From personal research but including research done by, and published on the North Coast Voices Blog (quoted as “NCV”) along with comments on that blog and the invaluable assistance of @Angrybudgie
The Prime Minister’s Dad
In the years since tony abbott has aroused the ire of intelligent people in Australia, some very unintelligent and unjustified slurs have been made about Richard Henry Abbott. Then again there are some interesting sins he does appear to have committed.
The first of the furphys to put to rest is that Richard was a Georgdie labourer or iron worker from Newcastle-on-Tyne in the County of Northumberland. While he was born in Newcastle to a mother who had been born there, his father was not a Newcastle native. In fact the surname Abbott is extremely rare in the county and there are no Births or Deaths recorded on FreeBDM for Ernest Abbott and there is no Ernest Abbott recorded in any census from 1891 on with a single exception. There is an entry for a House Painter who was born in 1873 which would make him 51 when Richard was born. An unlikely choice for a 24 year old woman, even in the man-starved years of Post WW1.
I have not only been able to find Ernest in assorted census lists, I have been unable to find him in any military lists which puts him in the “too young”, “too old”, “protected employment” or “Concientious Objector” categories.
The only place I have found Ernest Henry Abbott is at his wedding.
Ernest Henry Abbott (b. unk) Married @ Newcastle-on-Tyne in the Mar Quarter 1922 Jane Elizabeth Keir b Sept Quarter 1897 @ Newcastle-on-Tyne ( FreeBMD)
This is the marriage of the paternal grandparents of Anthony John Abbott, putative Prime Minister of Australia.
Jane was born in Newcastle on Tyne.
Their son Richard Henry was born 06 Jan 1924 and so is recorded in the March Quarter of 1924. ( FreeBMD)
There are no further children recorded as having been born to Ernest and Jane. (FreeBMD)
Jane travelled to Australia in 1940 on board the “Ullysses” with her 16 year old son. (NCV)
The Sydney Morning Herald reported on 8th Sept, 2012 that, “Dick Abbott was a popular dentist who had taken to Catholicism in his teens. The circumstances of his conversion were peculiar. Dick’s father had made a bargain with God that were his family to survive a voyage to Australia in the early months of World War II, they would go over to Rome. Untouched by torpedoes, the Abbotts converted with some fervour. Dick was keen to be a priest but opted in the end for dentistry.”
(The Divine protection did not last for long after this voyage as she was torpedoed in 1942.)
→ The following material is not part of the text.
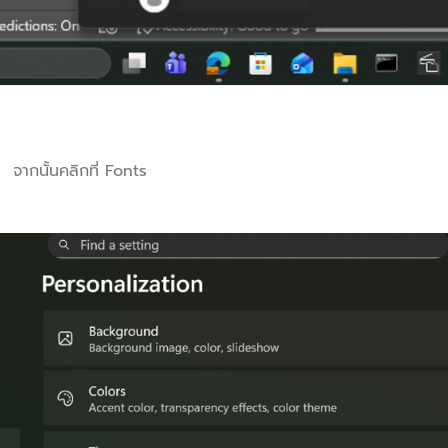
 จากนั้นคลิกที่ Fonts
It appears from this anecdote that both parents came out on the voyage. While Ernest’s birth and age have not been found, it is likely that he was approaching or into his 40’s and so was not “escaping war service”. Richard and his family, found lodgings or a home at 65A Union St, Cooks Hill, Newcastle, NSW. The “Ulysess” had arrived in Sydney so it would be interesting to know if the family had come out to stay with friends in Newcastle or had moved immediately to a familiar-sounding location.
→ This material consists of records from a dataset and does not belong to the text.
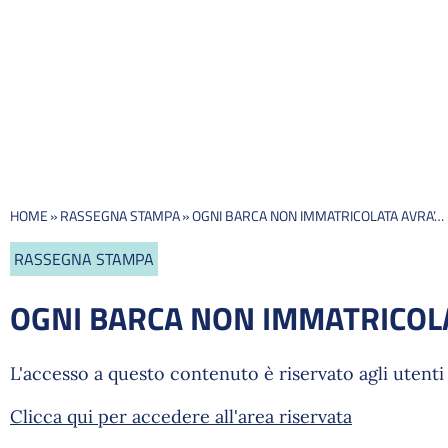
HOME
»
RASSEGNA STAMPA
»
OGNI BARCA NON IMMATRICOLATA AVRA’…
RASSEGNA STAMPA
OGNI BARCA NON IMMATRICOL
L'accesso a questo contenuto è riservato agli utenti 
Clicca qui per accedere all'area riservata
Nothing further has been found about Ernest. There is no obvious candidate in the FreeBDM listings and no Ernest H Abbott appears in the death notices in NSW newspapers as found on the National Library’s “Trove”. He may have returned to England in 1954 but no previous researcher has suggested that.
Richard was immediately enrolled as a student at Newcastle Boys High School.
So Richard Abbott wasn’t a “labourer” when he left Newcastle on Tyne in the first weeks after WW2 began. He was a 15 year old boy, travelling on the “1st class only” (or should that be “One Class only) Blue Funnel liner “SS Ulysses”. As he went on to study dentistry at University, it would seem that he matriculated at High School which would have seen him back at school till the end of 1941, apparently working as an 18 year old labourer at the steelworks in Newcastle for several months before joining the RAAF in May, 1942.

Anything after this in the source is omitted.